How To Implement A Price Hike

And you thought 2011 was going to go out on a quiet note.

With one working day left in the year, Verizon Wireless announced that it would impose a $2 “convenience” fee on customers who make a one-time payment using a debit or credit card, online or by telephone. The company claimed that the fee was:

“… designed to address costs incurred by us for only those customers who choose to make single bill payments.”

Given the events of 2011, it’s hardly surprising that consumer advocate groups and the press jumped all over this, creating a ton of bad press for Verizon Wireless. The company’s attempt to justify the fee because of “costs incurred” is indefensible.  
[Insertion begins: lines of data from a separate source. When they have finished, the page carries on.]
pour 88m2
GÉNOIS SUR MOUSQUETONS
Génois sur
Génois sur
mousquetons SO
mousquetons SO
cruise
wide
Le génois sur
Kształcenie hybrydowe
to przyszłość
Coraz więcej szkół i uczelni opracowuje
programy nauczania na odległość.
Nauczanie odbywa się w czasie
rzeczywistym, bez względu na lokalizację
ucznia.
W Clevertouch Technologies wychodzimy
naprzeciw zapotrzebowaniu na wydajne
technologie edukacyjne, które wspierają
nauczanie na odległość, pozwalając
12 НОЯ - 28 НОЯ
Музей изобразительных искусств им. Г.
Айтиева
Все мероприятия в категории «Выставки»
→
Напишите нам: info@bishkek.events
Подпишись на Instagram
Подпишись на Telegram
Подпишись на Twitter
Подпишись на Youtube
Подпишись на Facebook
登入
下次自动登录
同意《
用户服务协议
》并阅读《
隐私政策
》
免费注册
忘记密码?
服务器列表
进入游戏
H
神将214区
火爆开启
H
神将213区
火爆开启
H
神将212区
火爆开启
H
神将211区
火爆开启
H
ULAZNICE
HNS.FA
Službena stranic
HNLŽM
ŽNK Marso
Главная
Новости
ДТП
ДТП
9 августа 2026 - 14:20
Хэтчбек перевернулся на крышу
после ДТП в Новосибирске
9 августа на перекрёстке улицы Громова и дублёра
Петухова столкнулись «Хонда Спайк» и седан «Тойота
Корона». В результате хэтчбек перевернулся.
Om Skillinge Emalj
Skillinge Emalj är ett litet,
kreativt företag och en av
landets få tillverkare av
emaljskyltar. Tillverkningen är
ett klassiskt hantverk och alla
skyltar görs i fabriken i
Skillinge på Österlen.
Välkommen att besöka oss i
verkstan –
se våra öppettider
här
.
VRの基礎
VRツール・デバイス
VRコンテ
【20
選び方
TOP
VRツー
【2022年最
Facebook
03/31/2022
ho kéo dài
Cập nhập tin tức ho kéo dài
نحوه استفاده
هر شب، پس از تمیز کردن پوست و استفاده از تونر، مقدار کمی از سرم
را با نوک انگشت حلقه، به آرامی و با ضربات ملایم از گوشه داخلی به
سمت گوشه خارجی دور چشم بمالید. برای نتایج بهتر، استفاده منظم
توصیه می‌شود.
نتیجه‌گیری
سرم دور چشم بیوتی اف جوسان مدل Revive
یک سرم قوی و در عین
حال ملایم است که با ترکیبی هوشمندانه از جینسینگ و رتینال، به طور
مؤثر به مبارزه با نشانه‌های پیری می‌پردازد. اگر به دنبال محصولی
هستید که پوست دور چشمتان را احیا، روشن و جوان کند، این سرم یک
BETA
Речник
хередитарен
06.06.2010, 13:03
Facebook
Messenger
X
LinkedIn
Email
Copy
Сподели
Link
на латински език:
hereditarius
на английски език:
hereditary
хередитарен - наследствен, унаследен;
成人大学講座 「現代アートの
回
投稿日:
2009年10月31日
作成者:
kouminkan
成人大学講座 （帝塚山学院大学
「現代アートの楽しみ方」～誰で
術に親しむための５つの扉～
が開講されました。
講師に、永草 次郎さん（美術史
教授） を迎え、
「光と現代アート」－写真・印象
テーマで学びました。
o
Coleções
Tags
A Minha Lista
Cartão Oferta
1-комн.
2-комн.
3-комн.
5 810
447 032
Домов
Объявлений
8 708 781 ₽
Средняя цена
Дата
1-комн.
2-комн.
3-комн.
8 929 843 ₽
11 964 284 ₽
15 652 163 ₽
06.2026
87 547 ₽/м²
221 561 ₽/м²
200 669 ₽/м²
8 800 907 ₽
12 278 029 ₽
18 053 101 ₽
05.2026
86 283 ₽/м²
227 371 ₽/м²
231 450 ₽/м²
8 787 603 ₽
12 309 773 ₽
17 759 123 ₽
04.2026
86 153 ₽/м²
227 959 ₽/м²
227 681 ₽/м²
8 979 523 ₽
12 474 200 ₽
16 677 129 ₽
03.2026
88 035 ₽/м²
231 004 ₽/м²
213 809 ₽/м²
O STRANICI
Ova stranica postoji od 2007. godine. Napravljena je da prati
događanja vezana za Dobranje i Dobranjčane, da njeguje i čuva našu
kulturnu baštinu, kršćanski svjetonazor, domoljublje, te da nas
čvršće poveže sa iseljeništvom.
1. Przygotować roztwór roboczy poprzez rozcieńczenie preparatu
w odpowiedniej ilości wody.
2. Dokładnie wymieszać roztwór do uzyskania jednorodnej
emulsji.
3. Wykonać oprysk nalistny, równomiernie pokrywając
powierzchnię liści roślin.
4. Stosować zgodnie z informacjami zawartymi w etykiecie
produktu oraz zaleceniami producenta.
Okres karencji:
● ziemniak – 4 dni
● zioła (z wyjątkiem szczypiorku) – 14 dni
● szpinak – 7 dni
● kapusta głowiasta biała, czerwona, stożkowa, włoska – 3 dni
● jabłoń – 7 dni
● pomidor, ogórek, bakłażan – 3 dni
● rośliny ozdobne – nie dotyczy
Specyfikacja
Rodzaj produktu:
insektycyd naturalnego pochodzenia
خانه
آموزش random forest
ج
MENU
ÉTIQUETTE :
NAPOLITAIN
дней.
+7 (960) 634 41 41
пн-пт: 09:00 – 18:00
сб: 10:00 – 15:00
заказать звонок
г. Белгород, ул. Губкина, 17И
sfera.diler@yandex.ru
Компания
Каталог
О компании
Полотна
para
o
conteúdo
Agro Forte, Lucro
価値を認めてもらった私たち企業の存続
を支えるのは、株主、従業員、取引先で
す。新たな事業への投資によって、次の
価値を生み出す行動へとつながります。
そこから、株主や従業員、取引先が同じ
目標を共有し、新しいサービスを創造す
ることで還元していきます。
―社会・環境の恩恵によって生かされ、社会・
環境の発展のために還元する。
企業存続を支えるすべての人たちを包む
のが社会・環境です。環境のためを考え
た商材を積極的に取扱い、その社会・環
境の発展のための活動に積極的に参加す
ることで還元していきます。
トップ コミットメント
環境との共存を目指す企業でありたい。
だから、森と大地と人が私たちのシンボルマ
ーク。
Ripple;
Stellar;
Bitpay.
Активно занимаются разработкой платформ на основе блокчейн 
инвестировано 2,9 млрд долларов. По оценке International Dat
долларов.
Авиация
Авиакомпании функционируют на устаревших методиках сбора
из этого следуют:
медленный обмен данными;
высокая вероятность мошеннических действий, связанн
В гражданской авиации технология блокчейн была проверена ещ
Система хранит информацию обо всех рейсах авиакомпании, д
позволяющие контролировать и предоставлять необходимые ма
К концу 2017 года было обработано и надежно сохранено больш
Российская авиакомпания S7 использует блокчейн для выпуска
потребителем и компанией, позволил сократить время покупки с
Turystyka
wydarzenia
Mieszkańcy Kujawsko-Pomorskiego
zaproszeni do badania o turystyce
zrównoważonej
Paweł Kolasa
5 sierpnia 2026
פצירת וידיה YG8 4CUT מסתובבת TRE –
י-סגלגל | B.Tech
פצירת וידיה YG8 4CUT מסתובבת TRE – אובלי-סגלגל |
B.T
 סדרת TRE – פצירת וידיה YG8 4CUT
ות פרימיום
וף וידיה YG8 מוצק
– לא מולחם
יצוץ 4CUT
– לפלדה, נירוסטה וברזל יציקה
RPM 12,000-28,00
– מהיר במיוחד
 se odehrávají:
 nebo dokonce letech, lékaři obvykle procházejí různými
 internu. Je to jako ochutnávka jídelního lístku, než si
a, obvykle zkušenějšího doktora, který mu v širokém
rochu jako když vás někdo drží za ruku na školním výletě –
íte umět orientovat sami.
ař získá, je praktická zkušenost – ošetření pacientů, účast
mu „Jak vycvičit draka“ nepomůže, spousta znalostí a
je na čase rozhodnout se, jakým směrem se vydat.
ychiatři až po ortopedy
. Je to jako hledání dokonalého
The bad PR could have been avoided had Verizon Wireless been a graduate of the Snarketing School of Public Relations.

If Verizon Wireless were a certified snarketer, its press release would have looked like the following:

Verizon Wireless Announces A $2 "One-Percenter" Fee

Starting January 15, 2012, Verizon will impose a $2 fee on
customers who make one-time payments using credit (and debit)
cards online and over the phone.

An analysis of customer records indicates that customers who
use their credit card to make one-time payments are predominantly
wealthy millionaires working in the financial services industry. 
For the vast majority of Verizon Wireless customers who pay their
bills by check, cash, online through their bank site or through
recurring payments on the Verizon Wireless web site, no additional
fee will be charged.

PR problem solved. 

Ironically, I’m only half joking. In a 2008 Aite Group report that I wrote, I found that:

“Consumers that earn more than US$100k are more than twice as likely as those who earn less than US$50k to pay monthly bills with a debit or credit card.”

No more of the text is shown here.